Hablando de un cambio de época, si ese llega a ser nuestro caso como país es conveniente considerar que algunos de sus signos son por un lado, el surgimiento de nuevos valores e identidades en el imaginario simbólico-cultural que, como cultura política democrática, tiene una lógica clasista más flexible, en tanto acepta y reconoce como válidos los intereses de las fracciones de clase; por otro, que se dan nuevas formas de acción política colectiva que, combinando lo real con lo virtual, van más allá de los partidos, las organizaciones sociales y los sindicatos clásicos. En otras palabras un signo de la posibilidad de un cambio de época es la apertura de nuevos espacios consultivos, deliberativos y participativos en el sistema democrático, además, el surgimiento de “otra” burocracia cuyo puntal sea la formulación de políticas sociales estratégicas de amplio espectro.

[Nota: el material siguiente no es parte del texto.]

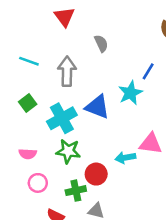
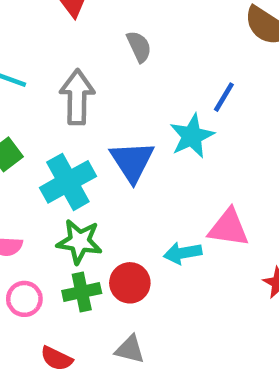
blue triangle: (97, 107) -> (132, 161), turned 36
green cross: (76, 191) -> (82, 292), moved

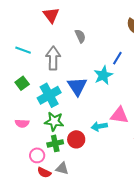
pink circle: (24, 299) -> (37, 155), moved
gray triangle: (130, 349) -> (62, 168), moved

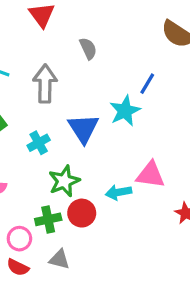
cyan cross: (49, 95) -> (39, 143), size x0.6
green star: (54, 121) -> (64, 181), moved, turned -30
red semicircle: (44, 173) -> (18, 267), moved

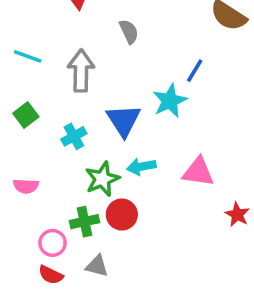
cyan arrow: (118, 192) -> (141, 167), moved

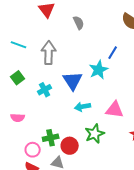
gray semicircle: (129, 32) -> (79, 23), moved
green star: (102, 179) -> (95, 134), moved
red circle: (122, 215) -> (70, 146), moved

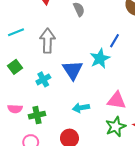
cyan line: (19, 45) -> (16, 32), turned -42
cyan arrow: (83, 107) -> (81, 108), moved
green star: (95, 134) -> (116, 127), moved
green cross: (51, 138) -> (37, 115), moved

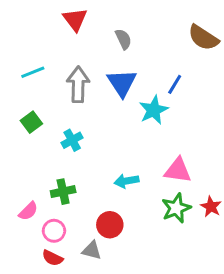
blue triangle: (73, 70) -> (122, 83), moved
pink semicircle: (15, 109) -> (28, 211), moved, turned -48

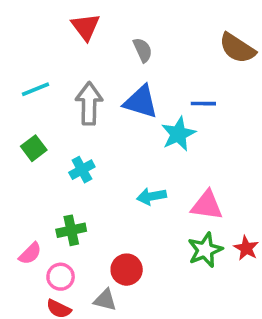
blue triangle: (122, 83) -> (141, 102), turned -40
blue line: (175, 84) -> (203, 104), turned 60
cyan arrow: (126, 181) -> (152, 196), moved

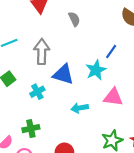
blue triangle: (141, 102) -> (63, 74), moved
blue line: (203, 104) -> (111, 52), turned -56
pink triangle: (207, 205) -> (113, 97), moved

Y es que las políticas sociales para que sean efectivas en el menor tiempo posible, deben tener como agenda de intervención cuatro rubros: protección y cualificación de las condiciones de seguridad social; generación de empleos cada vez más calificados para entrar en el mundo de la nueva tecnología; género; y disminución significativa de la exclusión social en todas sus formas. Al ser así las políticas sociales estarían siendo parte de la creación de marcos políticos, sociales y económicos bajo el monitoreo constante de un gobierno multisectorial y en red.